At Garmin, which focuses on fitness and outdoor users, shipments increased 5% to 2.5 million. While sales of more basic devices have generally slipped, Garmin (GRMN) got a boost from both its lesser line of Vivo branded fitness trackers and its more expensive Fenix-branded smartwatches in the quarter.
Fossil Group (FOSL), the fashion watch maker, didn’t have a particularly strong fourth quarter, but ended the year as the fifth-ranked wearables seller on the strength of its line that runs Google’s (GOOGL) Android Wear software. Shipments rose 133% for the year. It’s stock has been the opposite of Fitbit, nearly doubling in price on February 14 after it reported much better than expected sales.

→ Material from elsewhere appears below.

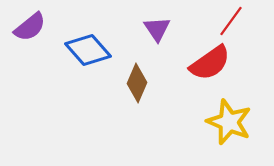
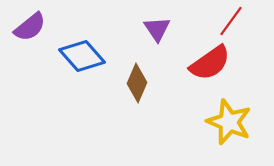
blue diamond: moved 6 px left, 6 px down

But all of the turmoil masked a market that is evolving and heading for stronger growth ahead, IDC analyst Llamas noted. Many vendors, including TomTom (TMOAY), Intel (INTC), and Jawbone, have dropped out while new brands like Fossil have dived in.
“The remaining vendors – including multiple start-ups – have not only replaced (those that dropped out), but with devices, features, and services that have helped make wearables more integral in people’s lives,” Llamas wrote. “Going forward, the next generation of wearables will make the ones we saw as recently as 2016 look quaint.”